Around 154 trainees began their training as carers Monday (February 2, 2020) at five of 14 nursing schools in Hamburg. The trainees are undergoing comprehensive training, which is no longer limited to the care of the elderly, the sick and children. This comes after the Nursing Professions Act took effect on January 1, 2020 to counteract the shortage of skilled workers in the sector and make the profession more attractive.

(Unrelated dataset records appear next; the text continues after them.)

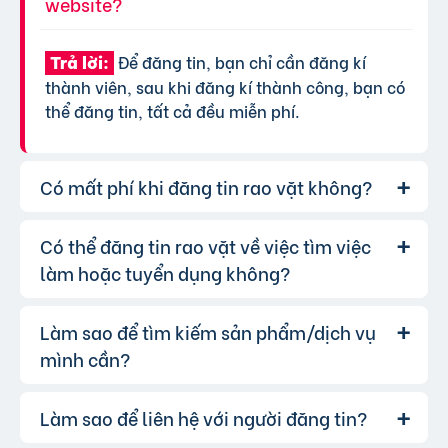
website?
Để đăng tin, bạn chỉ cần đăng kí
Trả lời:
thành viên, sau khi đăng kí thành công, bạn có
thể đăng tin, tất cả đều miễn phí.
Có mất phí khi đăng tin rao vặt không?
Có thể đăng tin rao vặt về việc tìm việc
Chúng tôi cung cấp gói đăng tin miễn
Trả lời:
phí cơ bản cho tất cả người dùng. Tuy nhiên, để
làm hoặc tuyển dụng không?
tăng hiệu quả quảng cáo và được ưu tiên hiển
thị, bạn có thể lựa chọn các gói dịch vụ nâng
Làm sao để tìm kiếm sản phẩm/dịch vụ
Hoàn toàn có thể. Website của chúng
Trả lời:
cấp với chi phí hợp lý, xem thêm
phí dịch vụ tin
tôi hỗ trợ đăng tin tuyển dụng và tìm việc làm.
mình cần?
VIP
.
Bạn chỉ cần chọn đúng chuyên mục và điền đầy
đủ thông tin.
Làm sao để liên hệ với người đăng tin?
Bạn có thể sử dụng công cụ tìm kiếm
Trả lời:
trên website, nhập từ khóa liên quan đến sản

Attracting young people to care sector
The new concept is expected to lead to 1,300 new apprentices in 2020. School fees are not payable and the course is recognised throughout the EU. The Hamburg University of Applied Sciences (HAW) is launching a nursing course with 60 openings from the winter term 20/21. Students qualify with a B.A. Cornelia Prüfer-Storcks, Senator for Health, remarked: “Clearly, we need more nursing professionals. Thus, the care profession must become more attractive. This is exactly what the new generalist training will achieve.” Hopes are now high that the standard training will help align salaries in the care of the sick and elderly. The nine remaining nursing schools in Hamburg are expected to launch courses in 2021.
Generalist training and specialisation
Trainees will receive practical training in the care of all age groups and areas of care and can qualify as a nursing assistant after two years. During the third year, trainees can specialise and qualify in the care of the elderly, health care and children. Prospective students should have an intermediate school-leaving qualification or have completed ten years of general education. Lower secondary school-leavers with further qualifications are also eligible for the course.